“Quando sono entrata mi sono sentita a casa…”: la testimonianza di Giusy

“Quando sono entrata mi sono sentita a casa…”: la testimonianza di Giusy

“Sono trascorsi quattro anni, eppure sembra ieri il giorno in cui i dottori mi avevano comunicato che mi rimanevano soltanto 15 giorni di vita qualora non avessi immediatamente iniziato la terapia. La mia prima sensazione è stata la paura di non farcela, di non poter realizzare i miei sogni. Poi però dentro di me è apparsa una luce, la luce della speranza che mi ha fatto comprendere che non sarei stata sola a portare una croce così grande. In questi anni Dio è stato la mia ancora di salvezza, la mia forza e il mio coraggio, a Lui devo tutto.
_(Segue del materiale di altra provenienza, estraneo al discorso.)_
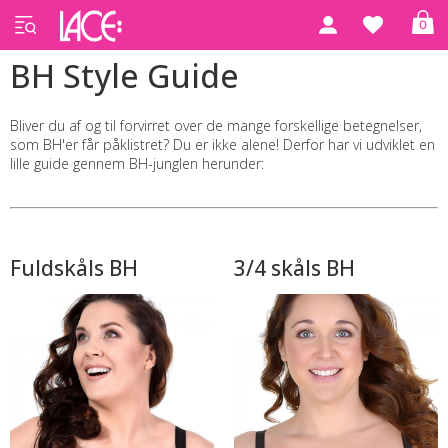
0
BH Style Guide
Bliver du af og til forvirret over de mange forskellige betegnelser,
som BH'er får påklistret? Du er ikke alene! Derfor har vi udviklet en
lille guide gennem BH-junglen herunder:
Fuldskåls BH
3/4 skåls BH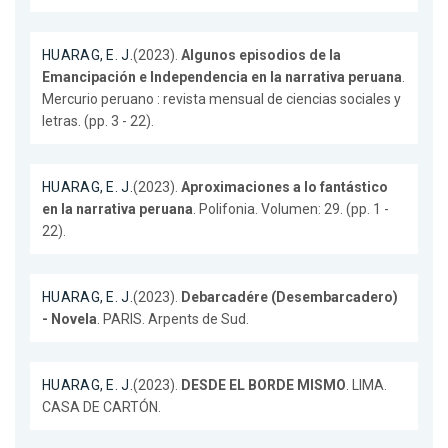
HUARAG, E. J.
(2023).
Algunos episodios de la
Emancipación e Independencia en la narrativa peruana
.
Mercurio peruano : revista mensual de ciencias sociales y
letras. (pp. 3 - 22).
HUARAG, E. J.
(2023).
Aproximaciones a lo fantástico
en la narrativa peruana
. Polifonia. Volumen: 29. (pp. 1 -
22).
HUARAG, E. J.
(2023).
Debarcadére (Desembarcadero)
- Novela
. PARIS. Arpents de Sud.
HUARAG, E. J.
(2023).
DESDE EL BORDE MISMO
. LIMA.
CASA DE CARTÓN.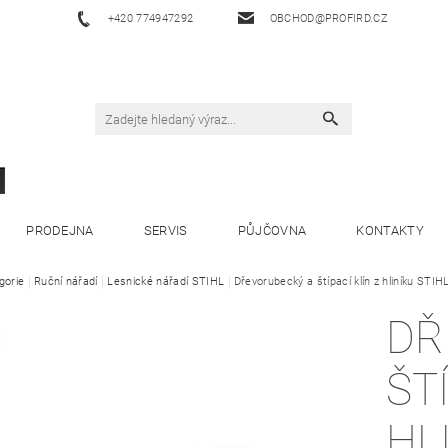
+420 774947292
OBCHOD@PROFIRD.CZ
PRODEJNA
SERVIS
PŮJČOVNA
KONTAKTY
gorie
Ruční nářadí
Lesnické nářadí STIHL
Dřevorubecký a štípací klín z hliníku STIH
DŘ
ŠT
HL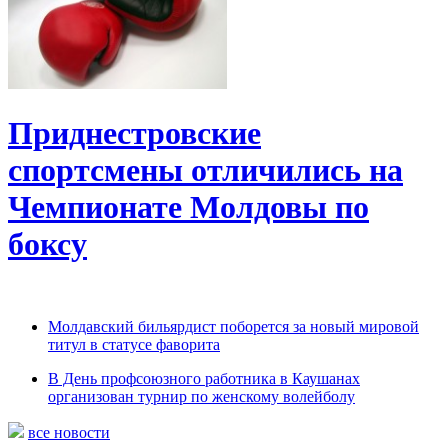
Приднестровские
спортсмены отличились на
Чемпионате Молдовы по
боксу
Молдавский бильярдист поборется за новый мировой
титул в статусе фаворита
В День профсоюзного работника в Каушанах
организован турнир по женскому волейболу
все новости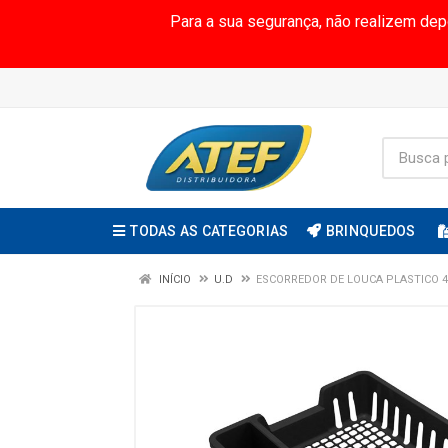
Para a sua segurança, não realizem de
TODAS AS CATEGORIAS
BRINQUEDOS
INÍCIO
U.D
ESCORREDOR DE LOUCA PLASTICO 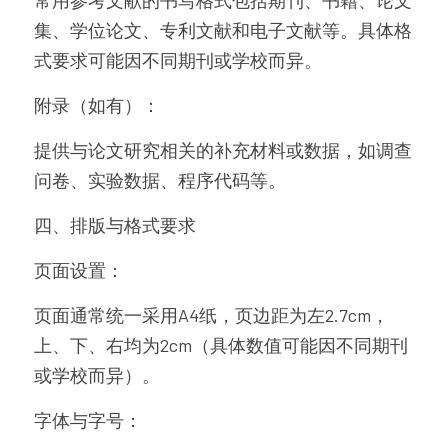
常用参考文献的书写格式包括期刊、书籍、论文
集、学位论文、专利文献和电子文献等。具体格
式要求可能因不同期刊或学校而异。
附录（如有）：
提供与论文研究相关的补充材料或数据，如调查
问卷、实验数据、程序代码等。
四、排版与格式要求
页面设置：
页面通常统一采用A4纸，页边距为左2.7cm，
上、下、右均为2cm（具体数值可能因不同期刊
或学校而异）。
字体与字号：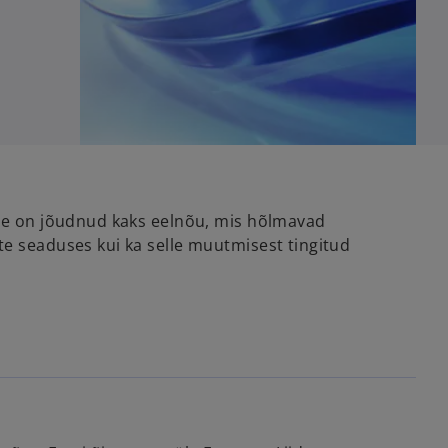
ele on jõudnud kaks eelnõu, mis hõlmavad
te seaduses kui ka selle muutmisest tingitud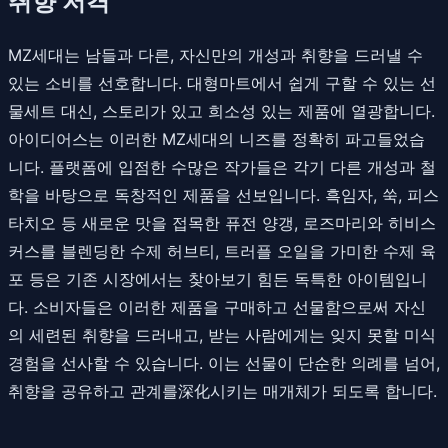
취향 저격
MZ세대는 남들과 다른, 자신만의 개성과 취향을 드러낼 수
있는 소비를 선호합니다. 대형마트에서 쉽게 구할 수 있는 선
물세트 대신, 스토리가 있고 희소성 있는 제품에 열광합니다.
아이디어스는 이러한 MZ세대의 니즈를 정확히 파고들었습
니다. 플랫폼에 입점한 수많은 작가들은 각기 다른 개성과 철
학을 바탕으로 독창적인 제품을 선보입니다. 흑임자, 쑥, 피스
타치오 등 새로운 맛을 접목한 퓨전 양갱, 로즈마리와 히비스
커스를 블렌딩한 수제 허브티, 트러플 오일을 가미한 수제 육
포 등은 기존 시장에서는 찾아보기 힘든 독특한 아이템입니
다. 소비자들은 이러한 제품을 구매하고 선물함으로써 자신
의 세련된 취향을 드러내고, 받는 사람에게는 잊지 못할 미식
경험을 선사할 수 있습니다. 이는 선물이 단순한 의례를 넘어,
취향을 공유하고 관계를深化시키는 매개체가 되도록 합니다.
Un altro trauma che mi ha segnato per sempre è stato il fatto che mi sono vista chiudere le porte in faccia dagli ospedali della mia terra. La Calabria è la terra del sole e di tante cose belle ma purtroppo è anche la terra in cui manca la cosa più importante, la Sanità. Mi son ritrovata a tenere una valigia sempre pronta per affrontare i viaggi della speranza.

La mia fortuna è aver trovato a Milano la mia seconda famiglia: CasAmica.

La prima volta che il taxi mi ha lasciato davanti a quel cancello mi sono sentita indifesa e piccola. Ero stanca, arrabbiata con il mondo e con tanta tristezza nel cuore. Oltre quella porta non c’erano i miei familiari ma delle persone sconosciute. Eppure nel momento in cui ho varcato quella soglia qualcosa dentro di me è cambiato, mi sono sentita a casa, nessuno mi guardava con pietà, perché lì dentro eravamo tutti uguali, mi sono sentita immediatamente accolta e amata e gli ospiti all’interno della casa cercavano in tutti i modi di farmi forza e coraggio con le loro testimonianze. L’ambiente in casa era sereno, e nessuno mi ha fatto sentire diversa se indossavo un cappellino e se la mia testa era completamente pelata e il mio colorito spento. Ogni giorno al ritorno dall’ospedale, venivo accolta dai tanti volontari che venivano il pomeriggio a farci compagnia. Finalmente avevo trovato un posto sereno dove tutto pesava meno, perché un dolore condiviso è un dolore che pesa meno.

Ed oggi a distanza di 4 anni i miei viaggi continuano ma sono diversi, perché il cancro non fa parte più della mia vita, sono in remissione totale e devo solo effettuare dei controlli. Oggi mi sento rinata per la seconda volta. Torno ancora in quella casa che mi ha dato tanto, mi ha permesso di conoscere persone meravigliose che porto nel cuore, perché so che anche io lì avrò sempre una casa e una famiglia su cui contare.”

Giusy, rinata dopo l’esperienza della malattia, sta realizzando i suoi sogni: ora è laureata, lavora e si sposerà il prossimo anno.